_Task requirements:_ Every entry should come back exactly as written, minus the pictures.

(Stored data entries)
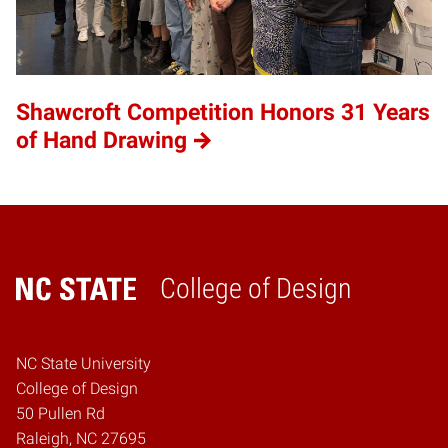
Shawcroft Competition Honors 31 Years
of Hand Drawing
College of Design
Home
NC State University
College of Design
50 Pullen Rd
Raleigh, NC 27695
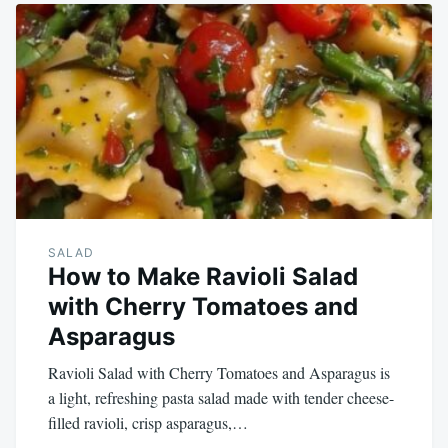
SALAD
How to Make Ravioli Salad
with Cherry Tomatoes and
Asparagus
Ravioli Salad with Cherry Tomatoes and Asparagus is
a light, refreshing pasta salad made with tender cheese-
filled ravioli, crisp asparagus,…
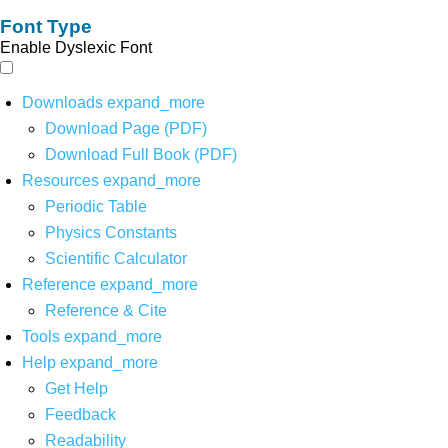
Font Type
Enable Dyslexic Font
Downloads
expand_more
Download Page (PDF)
Download Full Book (PDF)
Resources
expand_more
Periodic Table
Physics Constants
Scientific Calculator
Reference
expand_more
Reference & Cite
Tools
expand_more
Help
expand_more
Get Help
Feedback
Readability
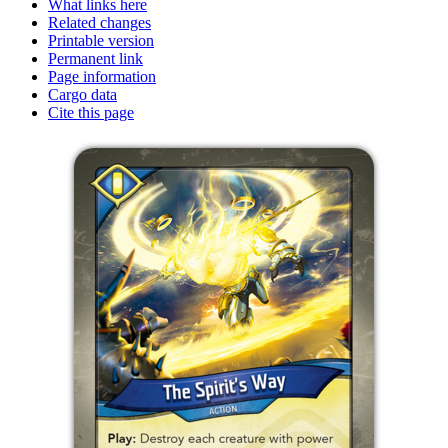
What links here
Related changes
Printable version
Permanent link
Page information
Cargo data
Cite this page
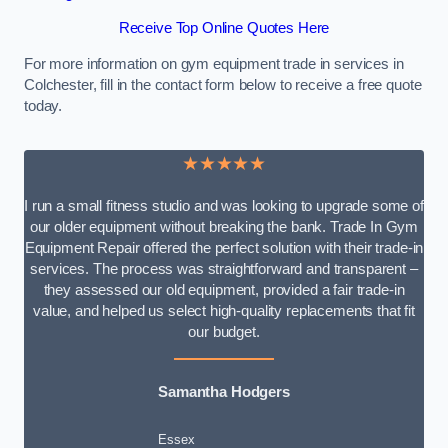
Receive Top Online Quotes Here
For more information on gym equipment trade in services in
Colchester, fill in the contact form below to receive a free quote
today.
★★★★★
I run a small fitness studio and was looking to upgrade some of
our older equipment without breaking the bank. Trade In Gym
Equipment Repair offered the perfect solution with their trade-in
services. The process was straightforward and transparent –
they assessed our old equipment, provided a fair trade-in
value, and helped us select high-quality replacements that fit
our budget.
Samantha Hodgers
Essex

_Written response:_
Shawcroft Competition Honors 31 Years
of Hand Drawing
College of Design
Home
NC State University
College of Design
50 Pullen Rd
Raleigh, NC 27695
SALAD
How to Make Ravioli Salad
with Cherry Tomatoes and
Asparagus
Ravioli Salad with Cherry Tomatoes and Asparagus is
a light, refreshing pasta salad made with tender cheese-
filled ravioli, crisp asparagus,…
Font Type
Enable Dyslexic Font
Downloads
expand_more
Download Page (PDF)
Download Full Book (PDF)
Resources
expand_more
Periodic Table
Physics Constants
Scientific Calculator
Reference
expand_more
Reference & Cite
Tools
expand_more
Help
expand_more
Get Help
Feedback
Readability
What links here
Related changes
Printable version
Permanent link
Page information
Cargo data
Cite this page
Receive Top Online Quotes Here
For more information on gym equipment trade in services in
Colchester, fill in the contact form below to receive a free quote
today.
★★★★★
I run a small fitness studio and was looking to upgrade some of
our older equipment without breaking the bank. Trade In Gym
Equipment Repair offered the perfect solution with their trade-in
services. The process was straightforward and transparent –
they assessed our old equipment, provided a fair trade-in
value, and helped us select high-quality replacements that fit
our budget.
Samantha Hodgers
Essex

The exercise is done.